Es mucho más difícil levantar edificios sostenibles en Estados Unidos que en Europa. Es más caro porque no hay demanda y no hay leyes que lo obliguen. Pero eso va a cambiar. Hay nuevas leyes, y, sobre todo, hay promotores que por elección personal piden construcción sostenible. Así también se pueden cambiar las cosas.
Junto a la tecnología y la sostenibilidad, las ciudades son el tercer pilar de su arquitectura. Lo que lo ha hecho más político. Usted es el autor intelectual de la reforma urbanística de Londres, la recuperación de la orilla sur del Támesis.
La orilla sur hace veinte años era un barrizal, peligroso y descuidado. Hoy es el futuro de la ciudad. Dentro de la ciudad. Pero esos cambios son un espíritu. No dependen de una persona. Hay un peligro en asociar las cosas a individuos. En una ciudad, o en un edificio, rara vez una persona hace una cosa. Las cosas se hacen en equipo. Yo creo que llegué a tiempo. Y Tony Blair acertó al nombrar a John Prescott primer ministro. Ha sido una persona muy seria con la que poder trabajar. Pero eso no significa que esté de acuerdo con la guerra de Irak, que quede claro.
¿Ése ha sido el mayor error de Blair?
Sin duda. Yo no estoy de acuerdo con la política de Bush en general, y creo sinceramente que el mayor error de Blair fue mirar a América en lugar de apoyar a Europa.
¿Con qué frecuencia necesitan cambiar las ciudades?
No cambian, evolucionan. Las mejores calles de Inglaterra son, todavía hoy, vías romanas. Uno de los errores que cometemos arquitectos y políticos es que cambiamos las ciudades con demasiada frecuencia. En lugar de cambiarlas con suficiente radicalidad para dejarlas descansar una temporada. La culpa la tiene el plazo político de los cuatro años. Los políticos quieren tener la casa limpia el día que se abren las urnas. Y al día siguiente, a excavar otra vez. El éxito de Barcelona es que logró empalmar tres turnos de alcaldes persiguiendo el mismo objetivo: mejorar la ciudad. Una ciudad no se cambia en menos de quince años. Si cuesta cinco concluir un edificio, ¿cómo no va a costar el triple alterar una ciudad?

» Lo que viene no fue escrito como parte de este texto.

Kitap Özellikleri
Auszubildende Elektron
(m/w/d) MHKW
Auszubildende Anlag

¿Cree que Barcelona sigue siendo un modelo?
En los últimos años pueden estar más desorientados, pero el cambio que experimentó la ciudad sigue siendo una referencia. Cuando Londres consiguió organizar los Juegos Olímpicos de 2012, John Prescott me dijo que teníamos que hacerlo tan bien como Barcelona. Le contesté que era imposible. En Barcelona había un arquitecto con mucho poder, Oriol Bohigas, y eso ayudó. La falta de visión y la burocratización del sistema es lo que no deja crecer a las ciudades. Ricky Burdett, que fue comisario de la última bienal de arquitectura en Venecia, está organizando la estrategia de Londres. Pero le falta poder.

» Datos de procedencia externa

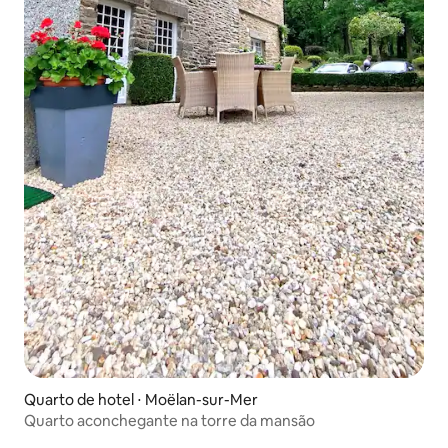
Quarto de hotel ⋅ Moëlan-sur-Mer
Quarto aconchegante na torre da mansão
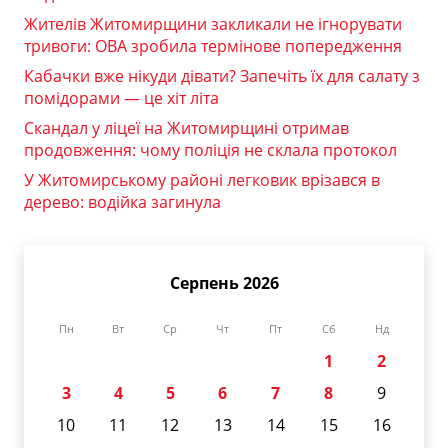
Жителів Житомирщини закликали не ігнорувати
тривоги: ОВА зробила термінове попередження
Кабачки вже нікуди дівати? Запечіть їх для салату з
помідорами — це хіт літа
Скандал у ліцеї на Житомирщині отримав
продовження: чому поліція не склала протокол
У Житомирському районі легковик врізався в
дерево: водійка загинула
Серпень 2026
Пн
Вт
Ср
Чт
Пт
Сб
Нд
1
2
3
4
5
6
7
8
9
10
11
12
13
14
15
16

¿Hay cosas en las ciudades que no deben cambiar nunca?
Lo que disfrutamos de las ciudades no ha cambiado en toda la historia de la humanidad: caminar con tu pareja por una calle agradable, sentarte en los escalones de la puerta de casa al sol. Esas cosas cotidianas son básicas. Dan calidad a la vida. Mientras el ciudadano no tenga lugares de paseo y tranquilidad frente a su casa, no confiará en la arquitectura. Y en los políticos. Lo importante es decidir si queremos ser como Vancouver, una ciudad informatizada, o como Cork, en Irlanda, donde el 35% de la población va en bicicleta. Pero hay que elegir. Ésa es la clave. Si no eliges, te quedas en medio.
Construye en medio mundo. ¿Teme perder el control de sus proyectos?
Somos un equipo. Cuando terminamos las obras del Pompidou, en los setenta, escribí un artículo diciendo que el equipo ideal eran 10 personas. Cuando terminé Lloyds, en los ochenta, escribí otro, hablando de un equipo de 30. Hoy diría que 130 es lo justo. Por eso no lo escribo. Nuestra oficina acaba de cambiar el nombre. Somos Roger, Stirk y Harbour. Tengo 73 años. Y estoy activo. Muy en activo. Espero seguir 15 años o más. Pero no es justo que sólo se conozca mi nombre.
¿Cómo se cuida?
Con la bicicleta. Y también esquío en Francia. Es fantástico, como tengo 73 años me dan un pase gratis. No tengo nada en contra de la gente religiosa. Pero no creo en la vida futura, sea la que sea. Creo que todos tenemos un papel que desempeñar en el mundo. Y creo en la vida porque nuestros recuerdos necesitan una continuidad. Vivimos para hacer cosas que merecen la pena. Uno aprende igual de lo que un griego dejó escrito que de lo que le está enseñando su hijo.